In Mexican folklore, Chaneque or Chanekeh are legendary creatures associated with elemental forces and particular places. These creatures were first described by the Aztec (i.e., Ohuican Chaneque). Mentions of these creatures are common within the Mexica Mythology, while in Mayan folkloric tradition (Yucatán Peninsula), these elementals are known as Aluxob.
Traditionally, they are conceived as small, sprite-like beings, elemental forces, and guardians of nature. However, nowadays, Chaneque are most often described as elf-type creatures, attached to a particular household, river, creek, meadow or well-delimited patch of jungle.
It is difficult to describe the physical appearance of a Chaneque. Not only such appearance varies according to the habitat of each Chaneque, as these creatures are highly attuned to their environment, but also there have been very few sittings of such beings.

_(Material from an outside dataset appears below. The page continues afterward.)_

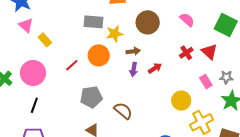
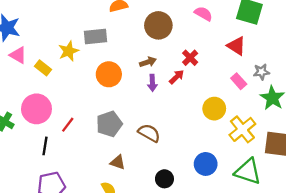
yellow star: (115, 34) -> (69, 51), moved
red cross: (186, 53) -> (190, 58), moved
red line: (72, 65) -> (68, 125), moved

When attached to a household, these beings would attack intruders, frightening them so that their soul would abandon their body, which the Chaneque would then enclose in the depth of the land. If the victim did not recover their soul through a specific ritual, he or she would become ill and die soon after. In nature, they are conceived as protectors and guardians of their territory. They would leave people alone as long as nature is respected, but those who dare damage their environment will pay for such mischief.

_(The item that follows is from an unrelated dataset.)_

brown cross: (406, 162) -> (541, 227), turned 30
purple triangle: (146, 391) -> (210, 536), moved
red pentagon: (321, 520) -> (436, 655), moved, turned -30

In some regions along the Mexican Pacific Coast (Oaxaca, Guerrero), it’s believed that the Chaneque are not protectors of the household but naughty spirits dedicated to create minor accidents or spread temporary misfortune. In such cases, the presence of a Chaneque within a house is revealed by the subtle stink of rotten meat.
Some other contemporary legends describe the Chaneques as children with old faces that make people stray during three or seven days, after which the victims cannot recall anything that happened. It is thought, however, that during that time the victims are taken into the Chaneque’s home in the underworld.
In Pre-Columbian Mesoamerican and other present day Latin American folkloric traditions Chaneque occupy a similar niche than Leprechauns or Brownies as describe in European Folklore.
Chaneques are often referred in Spanish as duendes, which is commonly translated as goblins.
-Kilian, L. E. 2010. Missionaries' Beasts in New Spain: The Utilization of the European Bestiary Tradition in Sahagún's Florentine Codex (Doctoral dissertation, University of Oregon).
-Henderson, Caspar. 2013. The Book of Barely Imagined Beings: A 21st Century Bestiary. University of Chicago Press.